→ **Records to use**
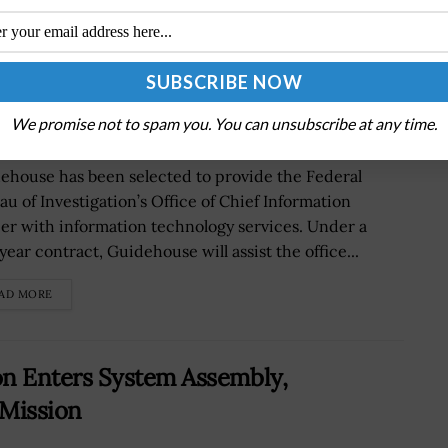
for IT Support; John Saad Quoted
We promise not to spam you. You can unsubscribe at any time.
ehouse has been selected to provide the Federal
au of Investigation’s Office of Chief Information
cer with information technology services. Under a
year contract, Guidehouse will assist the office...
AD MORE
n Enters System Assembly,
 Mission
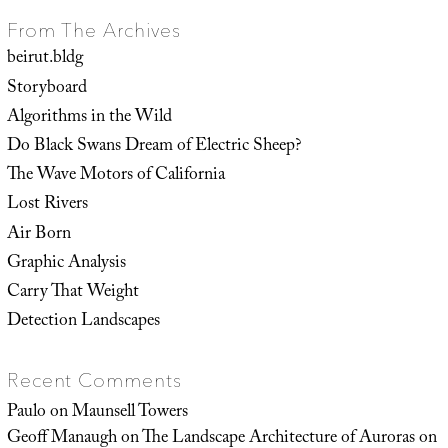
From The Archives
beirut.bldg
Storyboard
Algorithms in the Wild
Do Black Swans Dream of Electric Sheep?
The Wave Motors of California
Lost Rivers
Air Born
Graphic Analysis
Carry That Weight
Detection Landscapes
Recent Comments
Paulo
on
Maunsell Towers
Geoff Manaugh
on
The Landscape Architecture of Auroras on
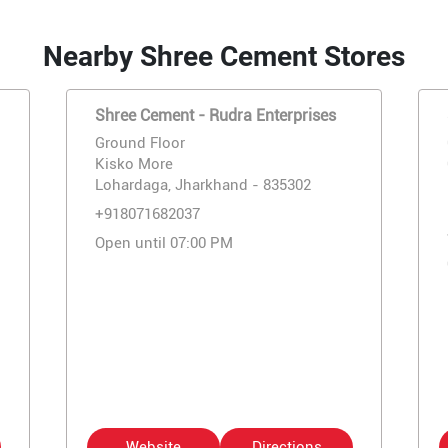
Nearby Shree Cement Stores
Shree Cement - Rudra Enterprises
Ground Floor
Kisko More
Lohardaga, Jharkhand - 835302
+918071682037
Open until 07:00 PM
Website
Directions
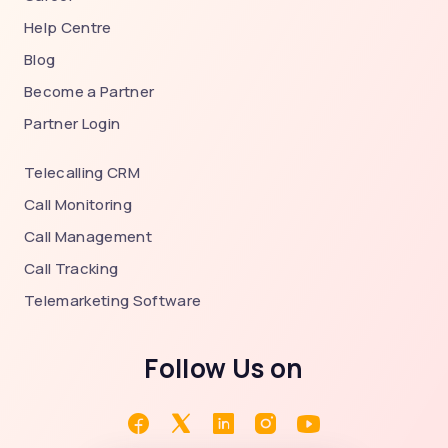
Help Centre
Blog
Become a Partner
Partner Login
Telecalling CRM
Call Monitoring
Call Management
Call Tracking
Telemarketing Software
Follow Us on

→ **Work item**
Bring together all lines from the listing that contain the word "Shree".

→ **Written response**
Nearby Shree Cement Stores
Shree Cement - Rudra Enterprises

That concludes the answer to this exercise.